In further consideration of Alere’s entering into this letter agreement, you agree to abide by the
provisions of the Non-Solicitation Agreement with respect to the Alere Technology Services
Division. Accordingly, you hereby adopt and accept all of the terms and conditions of the
Non-Solicitation Agreement, which terms and conditions are incorporated into this letter agreement.
You and Alere acknowledge and agree that the foregoing protective covenants are reasonable as to
time, scope and territory given Alere’s need to protect its trade secrets and confidential business
information and given the substantial payments and benefits to which you may be entitled pursuant
to this letter agreement.
Any breach or threatened breach of one of the foregoing protective covenants by you is reasonably
likely to result in irreparable injury to Alere, and therefore, in addition to all remedies
provided at law or in equity, you agree that Alere shall be entitled to a temporary restraining
order and a permanent injunction to prevent a breach or contemplated breach of the foregoing
protective covenants. If Alere seeks an injunction, you waive any requirement that Alere post a
bond or any other security.
It is the desire and intent of you and Alere that the provisions of this letter be enforced to the
fullest extent permissible. Accordingly, if any particular paragraph(s), subparagraph(s) or
portion(s) of this letter are adjudicated to be invalid or unenforceable as written, such
paragraph(s), subparagraph(s) or portion(s) will be modified to the extent necessary to be valid or
enforceable. Such modification will not affect the remaining provisions of this letter. To the
extent any paragraph(s), subparagraph(s) or portion(s) of this letter found invalid or
unenforceable cannot be modified to be made valid or enforceable, then the letter will be construed
as if that paragraph(s), subparagraph(s) or portion(s) was deleted, and all remaining terms and
provisions will be enforceable in law or equity in accordance with their terms. Notwithstanding
the foregoing, Alere’s obligation to pay you the stay bonus according to the schedule set forth
above is not severable from the restrictive covenants in this letter.
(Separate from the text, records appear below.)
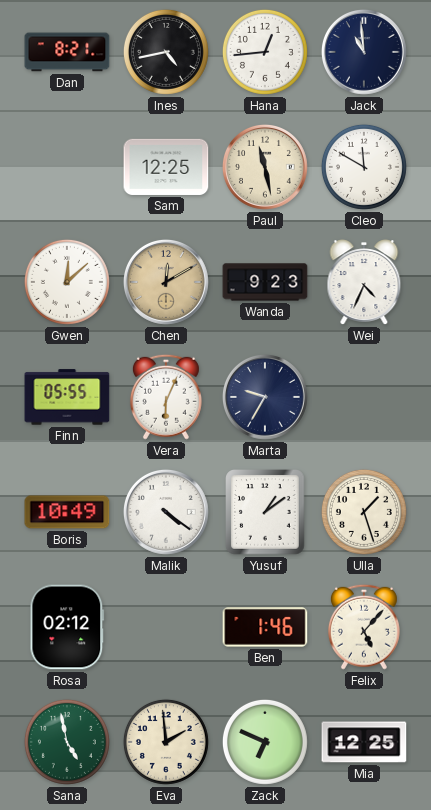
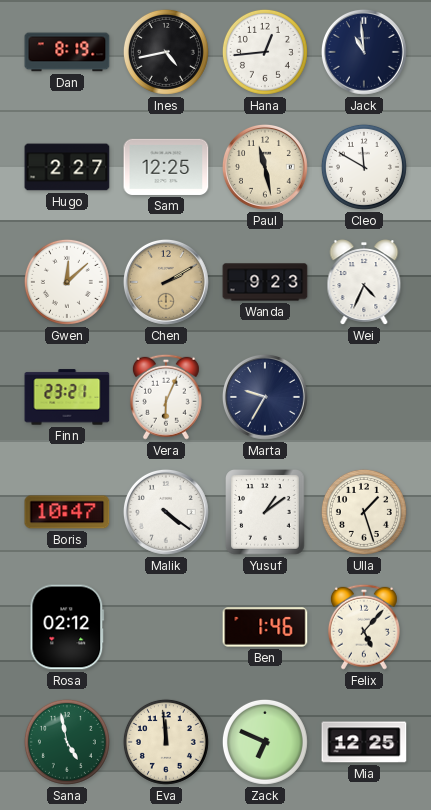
Dan: 8:21 -> 8:19
Hugo: none -> 2:27
Chen: 12:10 -> 2:10
Finn: 05:55 -> 23:21
Boris: 10:49 -> 10:47
Eva: 1:59 -> 11:59
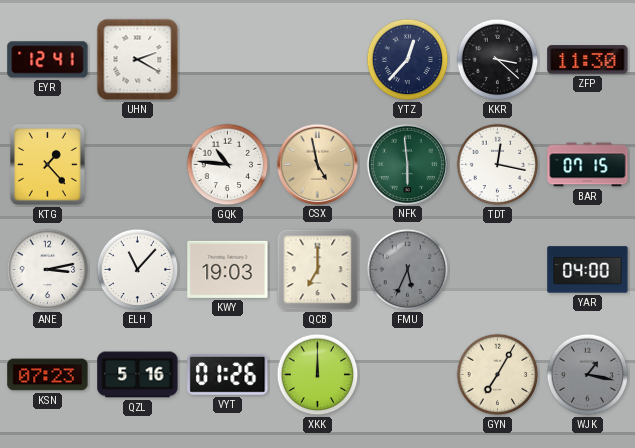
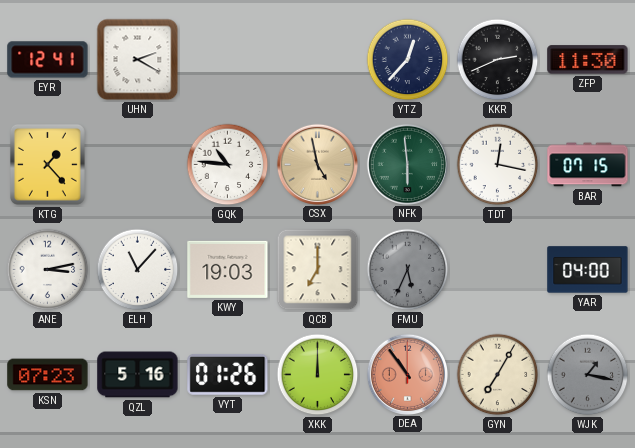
KKR: 3:22 -> 2:41
DEA: none -> 10:54
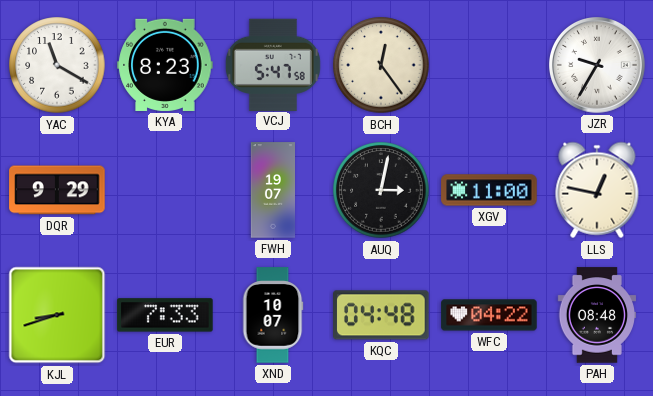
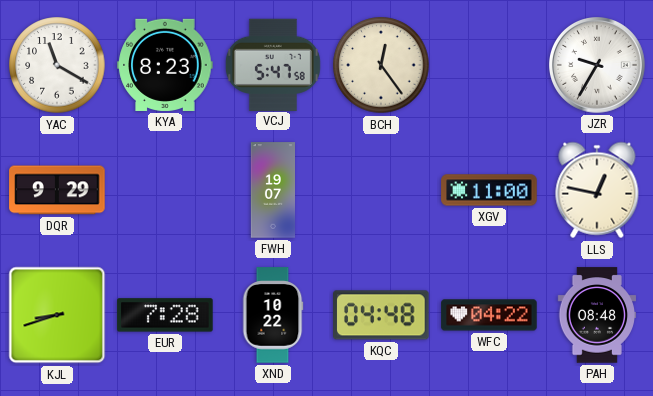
AUQ: 3:02 -> none
EUR: 7:33 -> 7:28
XND: 10:07 -> 10:22
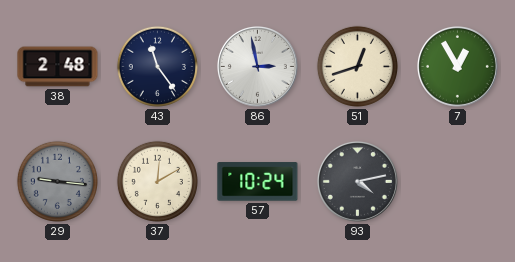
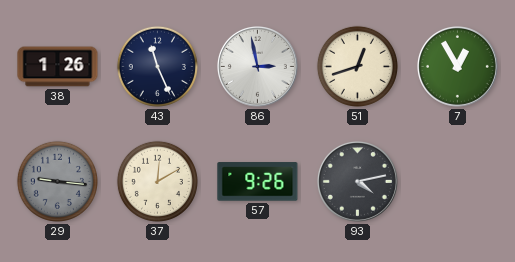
38: 2:48 -> 1:26
43: 11:24 -> 11:26
57: 10:24 -> 9:26
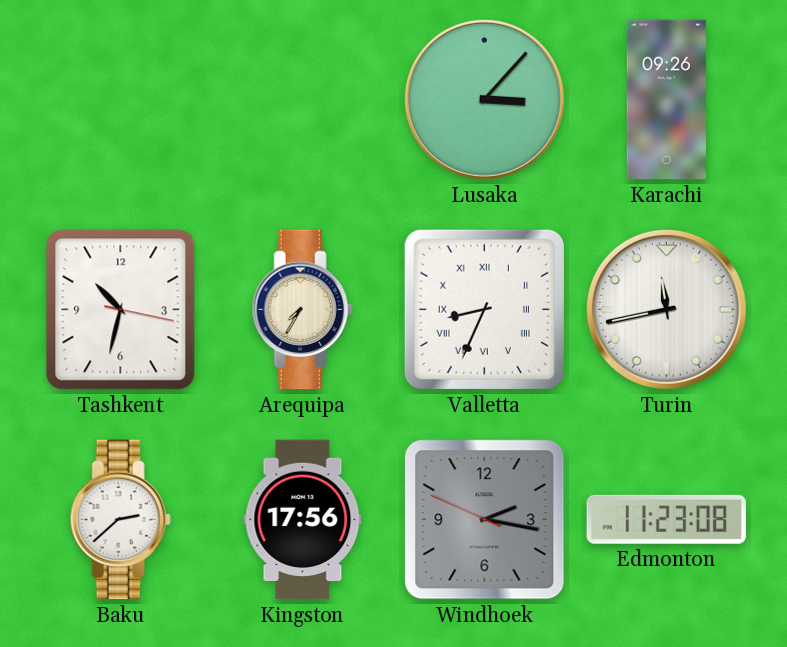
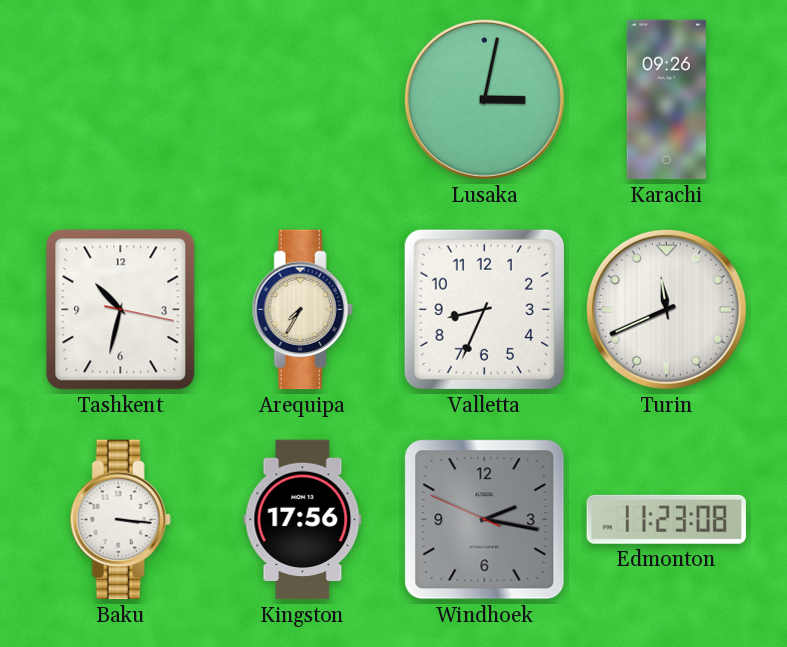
Lusaka: 3:07 -> 3:02
Valletta numerals: Roman -> Arabic
Turin: 11:43 -> 11:41
Baku: 2:38 -> 3:16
Accordingly, if one or more
of the restrictive covenants is determined to be unenforceable by a court of competent
jurisdiction, Alere’s obligation to pay you any portion of the stay bonus not already paid to you
will forever terminate.
This letter has been entered into under and shall be governed by the laws of the State of Georgia.
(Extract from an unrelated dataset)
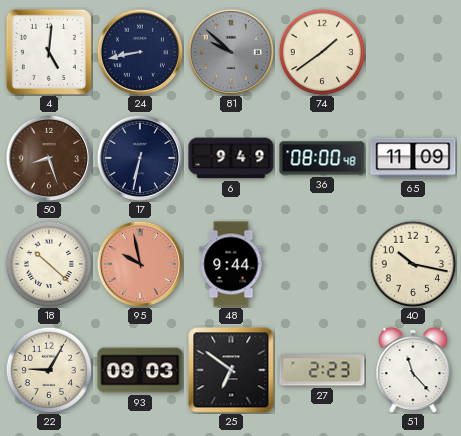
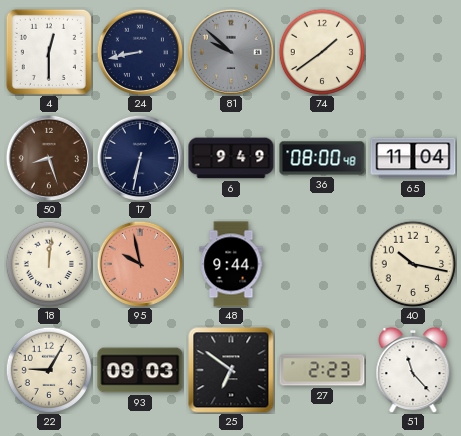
4: 5:01 -> 12:30
65: 11:09 -> 11:04
18: 10:22 -> 12:01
You and Alere agree that the Superior Court of Xxxx County, Georgia will be the sole and exclusive
jurisdiction and venue for all disputes between us under this letter. You hereby irrevocably
consent to the jurisdiction and venue of the Superior Court of Xxxx County, Georgia for
adjudication of all disputes between us under this letter and/or otherwise related to our
relationship. You hereby waive any objections or defenses to jurisdiction or venue in any such
proceeding before such court.
[Signatures on following page]
Please indicate your acceptance of the foregoing by signing and dating one copy of this letter and
returning it to me at your earliest convenience. I am looking forward to your continued
contribution and participation in the exciting opportunities at Alere.
Sincerely,
Xxx Xxxxxx
Chief Executive Officer
Chief Executive Officer
I hereby accept and agree to the above offer subject to the conditions set out above.
/s/ Xxxxxx X. Xxxxxxxxx
Xxxxxx X. Xxxxxxxxx
11/19/09
Date
EXHIBIT A
RELEASE AGREEMENT
EXHIBIT B
DESCRIPTION OF SERVICES
As President of the Technology Services Division of Alere you are responsible for managing and
supporting the Company’s technology initiatives, strategies and operations for the Business
throughout the 48 contiguous states of the continental United States.